The Pittsburgh Pirates, under new General Manager Ben Cherrington, have made it an underlying goal to seek help at the hot corner this off-season. Before the arrival of top-prospect Ke’Bryan Hayes, the new front office should consider the 29-year old former Tampa Bay Rays third baseman Matt Duffy.
Once seemingly a rising star in baseball, infielder Matt Duffy has not had much luck with injuries over the past few seasons. Following a World Series victory in which he recorded a speed of 20+ MPH scoring on a wild pitch from second base, the Duffman had a strong season as a utility player in San Francisco, posting a 4.4 fWAR with a 113 wRC+. He also accumulated 7.5 UZR playing at the hot corner.
However, when Duffy was traded to the Rays to replace long-time third baseman Evan Longoria, he ended up missing the entirety of the 2017 season with an Achilles injury. When he returned, he put up a respectable 2.5 fWAR and a 107 wRC+ and a 3.6 UZR at third, but was held back again in 2019 with injury. He put up a measly -0.3 fWAR and -5.1 UZR in a short sample of 46 games before being designated for assignment this winter.
According to Baseball-Savant, Duffy also presents a strange case when analyzing his contact data. In 2019, Duffy put up just a 1.7% weak contact rate, solid contact rate, and barrel rate. That bizarre fact could only come from a small sample size, one that proves Duffy should not be defined by a single season.
In addition here, there are two things of note: 1) the Rays have a history of dropping above-average players for various reasons (see Corey Dickerson and CJ Cron) and 2) Duffy’s two full months of play last season ended with drastically different results (45 wRC+ in August, 139 wRC+ in September). He also experienced a batting average on balls in play around 25 points lower than his career average, something to take into consideration.
Duffy gets on base consistently. He posted a .343 on-base percentage in 2019 and a .361 on-base percentage in 2018, while walking at an above average rate in both seasons. He’s also a strong contact hitter and rarely misses, as both his career zone contact rate (92%) whiff percentage (17.4%) are well above average when compared to the rest of the league.

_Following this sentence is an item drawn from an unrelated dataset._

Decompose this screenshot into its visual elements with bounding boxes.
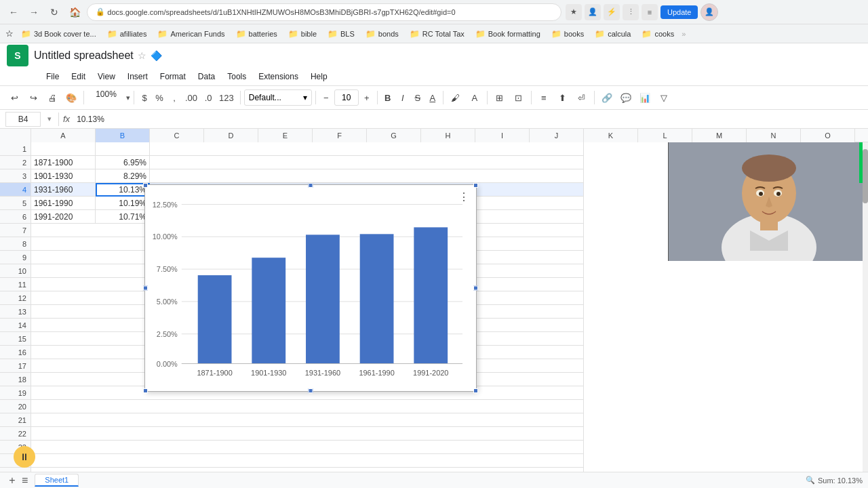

Duffy is a player who was not given a chance due to injury and still could hold value as an above-average platoon player or even an every day player. He’s similar to David Freese in a lot of ways and not just the position, either. Both players won the World Series before they ever played a full-season (although, walk-offs are more memorable than passed-balls), have similar nicknames (Duffman vs DaveHuman), both have experienced hamstring issues, and both provide the potential of a .270+ hitter with additional upside. Where Freese has power, Duffy makes up for in fielding ability.

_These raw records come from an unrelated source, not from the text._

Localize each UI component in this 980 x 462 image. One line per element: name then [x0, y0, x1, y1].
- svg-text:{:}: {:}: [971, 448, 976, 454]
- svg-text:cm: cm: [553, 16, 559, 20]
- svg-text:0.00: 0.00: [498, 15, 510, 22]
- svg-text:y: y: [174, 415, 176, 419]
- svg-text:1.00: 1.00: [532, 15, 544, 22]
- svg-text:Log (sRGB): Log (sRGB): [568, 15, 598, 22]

Currently, Duffy probably projects an AAV of $2-4M, according to similar players. Due to injury, I believe the Pirates could be able to snag him on a minor-league deal with an invitation to Spring Training. That would be best case scenario, giving the Pirates a chance to see if Duffy is healthy and able to play regularly. At worst, he signs a low-cost, low-risk,1-year deal to supplement Colin Moran and Kevin Newman on the left side of the field.